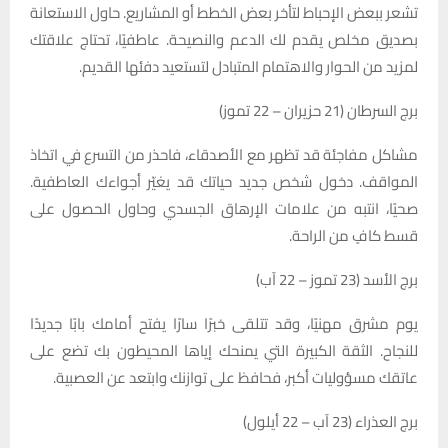
تشعر ببعض الإحباط لتأخر بعض الخطط أو المشاريع. حاول الاستعانة
بصديق مخلص يقدم لك الدعم والنصيحة. عاطفيًا، تحتاج علاقتك
لمزيد من الحوار والاهتمام المتبادل لتستعيد دفئها القديم.
برج السرطان (21 حزيران – 22 تموز)
مشاكل مفاجئة قد تظهر مع الأصدقاء، فاحذر من التسرع في اتخاذ
المواقف. دخول شخص جديد حياتك قد يغيّر أجواءك العاطفية.
صحيًا، انتبه من علامات الإرهاق الجسدي وحاول الحصول على
قسط كافٍ من الراحة.
برج الأسد (23 تموز – 22 آب)
يوم مشرق مهنيًا، وقد تتلقى خبرًا سارًا يفتح أمامك بابًا جديدًا
للنجاح. الثقة الكبيرة التي يمنحك إياها المحيطون بك تضع على
عاتقك مسؤوليات أكبر، فحافظ على توازنك وابتعد عن العصبية.
برج العذراء (23 آب – 22 أيلول)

-.-.-

Work required
Above are some records. Copy each of their lines that holds the string "تموز".

Response to this exercise
برج السرطان (21 حزيران – 22 تموز)
برج الأسد (23 تموز – 22 آب)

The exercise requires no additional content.